Report From the Road: Can America’s Squabbling Jews Still Listen to Each Other?
A bitter wind is coursing through the corridors and alleyways of American Jewry. Across the country, wherever they gather, Jews seem anxious and afraid. They’re afraid for America. They’re afraid for Israel. And, to an alarming degree, they’re afraid of each other.
That’s the impression I’m left with after visiting Jewish communities in about two dozen cities since last November’s election. I’ve spoken at synagogues, Jewish community centers and college campuses everywhere from California to Florida, from Alabama to Minnesota. Wherever I’ve gone I’ve heard stories, often told in anxious whispers, of how hard it’s become for Jews to now have a civil discussion of critical issues.
I’ve been traveling with my friend, the conservative essayist Jonathan Tobin, debating American politics and Israeli security. Our main goal is to show how, no matter the gravity of the topic, Jews can disagree in a civil fashion. The longer we’re on the road, the bigger the audiences grow. We’ve apparently touched a nerve. Jews seem to be growing tired of hating each other, but they don’t know how to stop.
As journalists who specialize in covering the political and ideological fault lines within the Jewish community, we’re familiar with the venom that often passes for wisdom when Jews argue. That’s how we first became friendly, covering each other’s back as colleagues when things turned too nasty. Over time, we’ve taken to kidding each other about our disagreements, but they are real. I believe Israel and the Palestinians could reach an agreement that would work for both sides. Jonathan argues that the Palestinians aren’t ready for peace.
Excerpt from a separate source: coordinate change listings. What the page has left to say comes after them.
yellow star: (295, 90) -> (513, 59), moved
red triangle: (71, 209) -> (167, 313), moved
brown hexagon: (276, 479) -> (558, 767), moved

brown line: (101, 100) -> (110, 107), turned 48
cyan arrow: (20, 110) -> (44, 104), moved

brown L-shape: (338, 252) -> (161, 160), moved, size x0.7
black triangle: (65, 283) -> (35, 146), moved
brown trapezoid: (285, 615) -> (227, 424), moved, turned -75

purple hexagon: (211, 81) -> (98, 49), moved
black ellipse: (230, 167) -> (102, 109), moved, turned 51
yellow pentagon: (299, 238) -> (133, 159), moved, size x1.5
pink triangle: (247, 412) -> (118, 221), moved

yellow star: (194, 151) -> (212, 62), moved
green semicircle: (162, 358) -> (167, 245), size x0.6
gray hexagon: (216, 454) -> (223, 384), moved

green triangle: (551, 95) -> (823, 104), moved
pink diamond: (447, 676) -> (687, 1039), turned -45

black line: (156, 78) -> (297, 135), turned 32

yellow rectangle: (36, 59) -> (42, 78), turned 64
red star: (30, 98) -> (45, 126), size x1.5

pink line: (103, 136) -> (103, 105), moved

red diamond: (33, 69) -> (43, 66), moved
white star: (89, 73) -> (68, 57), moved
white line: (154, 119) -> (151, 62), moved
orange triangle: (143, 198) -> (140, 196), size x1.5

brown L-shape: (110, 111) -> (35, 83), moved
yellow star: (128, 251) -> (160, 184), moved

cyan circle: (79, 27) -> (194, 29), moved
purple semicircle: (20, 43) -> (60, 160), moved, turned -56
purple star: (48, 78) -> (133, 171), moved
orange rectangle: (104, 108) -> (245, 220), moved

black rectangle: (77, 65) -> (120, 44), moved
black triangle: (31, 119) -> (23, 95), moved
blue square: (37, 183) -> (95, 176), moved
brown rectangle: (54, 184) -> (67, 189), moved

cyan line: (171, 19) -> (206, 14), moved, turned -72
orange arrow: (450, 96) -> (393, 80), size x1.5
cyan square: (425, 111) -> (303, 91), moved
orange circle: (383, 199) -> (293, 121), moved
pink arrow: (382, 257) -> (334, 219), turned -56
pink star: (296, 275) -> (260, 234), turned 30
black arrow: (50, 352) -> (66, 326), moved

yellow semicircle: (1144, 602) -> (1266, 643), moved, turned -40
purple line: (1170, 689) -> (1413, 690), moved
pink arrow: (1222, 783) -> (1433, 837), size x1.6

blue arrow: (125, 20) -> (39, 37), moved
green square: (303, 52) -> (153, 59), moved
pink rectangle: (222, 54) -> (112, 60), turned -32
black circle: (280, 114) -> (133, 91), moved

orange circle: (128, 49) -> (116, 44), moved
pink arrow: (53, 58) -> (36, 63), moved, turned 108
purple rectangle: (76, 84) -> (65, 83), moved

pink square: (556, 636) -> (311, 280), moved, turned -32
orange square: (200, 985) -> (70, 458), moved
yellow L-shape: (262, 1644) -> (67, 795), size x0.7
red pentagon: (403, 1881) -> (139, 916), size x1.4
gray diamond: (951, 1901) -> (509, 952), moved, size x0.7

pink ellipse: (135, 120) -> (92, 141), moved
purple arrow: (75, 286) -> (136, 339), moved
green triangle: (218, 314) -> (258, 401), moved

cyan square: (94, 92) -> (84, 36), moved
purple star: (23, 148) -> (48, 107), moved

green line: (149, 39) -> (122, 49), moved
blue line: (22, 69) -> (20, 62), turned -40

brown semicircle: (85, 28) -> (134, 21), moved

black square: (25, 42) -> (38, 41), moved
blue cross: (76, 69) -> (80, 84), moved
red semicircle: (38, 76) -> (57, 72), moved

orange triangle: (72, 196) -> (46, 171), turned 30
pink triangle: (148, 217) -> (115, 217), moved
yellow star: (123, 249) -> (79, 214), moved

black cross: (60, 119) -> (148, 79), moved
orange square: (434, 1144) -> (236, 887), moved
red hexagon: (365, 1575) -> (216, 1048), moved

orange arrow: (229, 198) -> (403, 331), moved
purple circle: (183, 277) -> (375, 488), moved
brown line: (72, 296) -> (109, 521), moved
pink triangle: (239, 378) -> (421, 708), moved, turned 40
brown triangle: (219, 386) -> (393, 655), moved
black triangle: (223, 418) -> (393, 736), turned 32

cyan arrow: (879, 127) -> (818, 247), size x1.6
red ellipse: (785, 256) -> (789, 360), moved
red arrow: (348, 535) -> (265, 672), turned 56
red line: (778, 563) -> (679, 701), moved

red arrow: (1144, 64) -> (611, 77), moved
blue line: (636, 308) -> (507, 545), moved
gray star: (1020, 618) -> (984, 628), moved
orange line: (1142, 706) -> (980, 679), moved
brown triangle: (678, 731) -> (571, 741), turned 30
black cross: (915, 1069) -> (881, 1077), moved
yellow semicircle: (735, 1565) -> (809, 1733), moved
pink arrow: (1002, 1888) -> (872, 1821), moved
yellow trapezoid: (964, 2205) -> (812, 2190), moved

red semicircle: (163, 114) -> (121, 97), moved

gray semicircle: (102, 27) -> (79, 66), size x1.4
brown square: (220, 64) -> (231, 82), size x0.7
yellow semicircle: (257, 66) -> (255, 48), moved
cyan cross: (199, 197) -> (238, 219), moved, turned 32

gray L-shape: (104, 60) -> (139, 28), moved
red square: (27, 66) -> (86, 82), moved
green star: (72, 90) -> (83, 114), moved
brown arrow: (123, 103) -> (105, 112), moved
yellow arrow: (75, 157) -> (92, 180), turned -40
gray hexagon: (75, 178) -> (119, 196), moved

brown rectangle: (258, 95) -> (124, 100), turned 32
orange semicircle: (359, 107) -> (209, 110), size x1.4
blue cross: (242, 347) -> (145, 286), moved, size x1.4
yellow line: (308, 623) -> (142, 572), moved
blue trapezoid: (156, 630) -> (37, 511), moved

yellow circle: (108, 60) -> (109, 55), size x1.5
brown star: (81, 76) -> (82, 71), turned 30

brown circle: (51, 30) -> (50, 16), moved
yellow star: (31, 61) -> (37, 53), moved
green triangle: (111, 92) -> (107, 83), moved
Still, neither of us was quite prepared for what we’d found on our tour. One rabbi told us that parents in the synagogue’s preschool who voted for Donald Trump have been warning their children not to let their friends know how the family voted, fearing they’ll be ostracized within the congregation. Another rabbi is counseling no fewer than a half-dozen couples who are on the verge of divorce over their voting choices.
These tensions aren’t universal. In red states, I heard over and over from my Jewish hosts what a lovely, welcoming community they’d found here in Birmingham, Alabama, or Knoxville, Tennessee. I met a Jewish couple in Omaha, Nebraska, who said their home had sported the only Hillary Clinton lawn sign on a street peppered with Trump placards, but it hadn’t altered the warm, neighborly relations on the block.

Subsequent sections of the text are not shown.